Is it possible that there's one job you were meant to do? According to experts, many of us spend too much time doing several professions with modest results rather than excelling in our true calling.

"I tell people stop being average at a lot of things or pretty good at a lot of things and start being extraordinary at one thing," said Phil Cooke, author of the book "One Big Thing: Discovering What You Were Born to Do." "Look at the Olympics. You won't find a track guy also swimming and skiing. To get to a higher and higher level you need to let go of the peripheral things and cut through the clutter to get noticed."

Cooke said start by asking yourself, "What comes easy to me?" And "What do other people tell me that I do well?" Be sure to pose the questions to those who can give you an honest answer rather than people who only tell you what you want to hear, Cooke said.

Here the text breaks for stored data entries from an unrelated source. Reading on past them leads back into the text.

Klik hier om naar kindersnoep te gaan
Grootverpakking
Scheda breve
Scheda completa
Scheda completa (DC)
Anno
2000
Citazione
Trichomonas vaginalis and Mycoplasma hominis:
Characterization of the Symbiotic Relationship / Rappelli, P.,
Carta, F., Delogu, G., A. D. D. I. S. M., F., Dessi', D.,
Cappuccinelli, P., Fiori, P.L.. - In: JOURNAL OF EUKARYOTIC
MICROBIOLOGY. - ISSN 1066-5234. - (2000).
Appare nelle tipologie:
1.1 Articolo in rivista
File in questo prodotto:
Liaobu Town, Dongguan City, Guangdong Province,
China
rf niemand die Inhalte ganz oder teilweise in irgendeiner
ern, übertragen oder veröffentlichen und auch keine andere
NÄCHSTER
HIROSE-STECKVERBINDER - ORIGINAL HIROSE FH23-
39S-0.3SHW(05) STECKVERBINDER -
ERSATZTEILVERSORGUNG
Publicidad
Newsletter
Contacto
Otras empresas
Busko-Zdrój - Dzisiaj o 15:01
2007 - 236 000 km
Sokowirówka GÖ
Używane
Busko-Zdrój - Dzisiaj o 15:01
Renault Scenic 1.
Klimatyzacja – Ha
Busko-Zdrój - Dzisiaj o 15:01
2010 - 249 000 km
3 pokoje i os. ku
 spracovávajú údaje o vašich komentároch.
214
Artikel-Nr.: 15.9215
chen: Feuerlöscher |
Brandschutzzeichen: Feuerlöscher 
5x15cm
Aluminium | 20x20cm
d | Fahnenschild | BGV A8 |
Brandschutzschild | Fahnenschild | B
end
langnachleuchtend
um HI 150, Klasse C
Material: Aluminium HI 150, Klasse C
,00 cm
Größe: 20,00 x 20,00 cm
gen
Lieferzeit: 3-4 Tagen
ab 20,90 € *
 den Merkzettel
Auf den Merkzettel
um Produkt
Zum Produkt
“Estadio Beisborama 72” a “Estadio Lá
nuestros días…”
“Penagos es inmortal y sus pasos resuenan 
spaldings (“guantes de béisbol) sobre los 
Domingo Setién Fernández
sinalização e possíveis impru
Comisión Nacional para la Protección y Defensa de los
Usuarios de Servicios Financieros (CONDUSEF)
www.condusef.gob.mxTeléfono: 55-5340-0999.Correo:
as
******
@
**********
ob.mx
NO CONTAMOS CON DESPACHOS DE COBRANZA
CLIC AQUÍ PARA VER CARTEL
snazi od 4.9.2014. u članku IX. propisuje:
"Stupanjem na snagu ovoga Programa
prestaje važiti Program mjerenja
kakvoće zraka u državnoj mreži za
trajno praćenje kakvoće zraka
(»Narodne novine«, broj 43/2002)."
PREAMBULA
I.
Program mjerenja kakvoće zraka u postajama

"There's a huge denial factor in the country where people don't have a shred of talent in the things they think they're really, really good at," Cooke said. "I think we all need to have a moment of brutal honesty in our own lives."

Leadership coach Ginny Clarke, president and CEO of the consulting firm Talent Optimization Partners, said one of the keys to unlocking our optimal career path is to ask ourselves what we loved doing when we were 10 years old.

"This is an age when you are free and you allow yourselves to imagine," she said. "Whenever I pose this question to a client, I see a sense of discovery and joy in their face. If you allow yourself to explore this, then your search stays closer to what speaks to you. If more people could get back to that I think they would allow themselves to align their work with what they actually like doing."

But while thinking back to when you were 10 can be eye-opening, Clarke said you have to be realistic.

"If you're 40 you can't become a professional baseball player," Clarke said. "But say you have a background in commercial real estate -- baseball is played on real estate. It's a big business on this real estate asset. So find a way to take what you've done and apply it to a different industry."

Here are some tips to help you focus on that one true calling:

Stop focusing on your flaws.

"I'm not a numbers person and I spent months trying to get better at balancing my checkbook and I really worked hard on it," Cooke said. "I realized I wasn't wired to do this. If, on a scale of 1-10 you are a 3 or 4 for balancing your checkbook, nobody pays for a 3 or a 4. They pay for a 9 or 10. What are the areas of your life where you can be a 9 or a 10? Decide what they are and work on those."

Don't let others tell you what you should do.

"I had a woman come in and she said 'My passion has always been to be in the gourmet food business but I don't think I should be doing that,'" Clarke said. "Just because you took a certain direction or have a certain job history doesn't mean you have to limit yourself. Get rid of the 'shoulds.' This is your journey and nobody else's."

"Too many dreams are ended because someone listened to the wrong person," Cooke said. "Your voice is unique to who you are and it should be celebrated. A Picasso always looks like a Picasso. Hemingway is always going to be Hemingway. Your authentic style is your great gift and needs to come through in everything you do."

Embrace change.

"When I was 36 ... out of the blue I got fired and I thought it was the end of the world," Cooke said. "But looking back 20 years later I realize it was the best thing that ever happened to me. We get sucked in to that regular paycheck, sucked in to the health benefits and sucked in to this comfort zone. We need that push to think differently and explore our talents -- I certainly did and it made a huge difference for me."

Don't burn bridges.

"So many people discover their one big thing and then walk into their boss and say 'I'm quitting!'" Cooke said. "You have to be smart. I wrote my first two books by coming into work two hours early so I could have a couple of hours to work before anyone shows up. It's a small world out there and you want to make them want you to come back."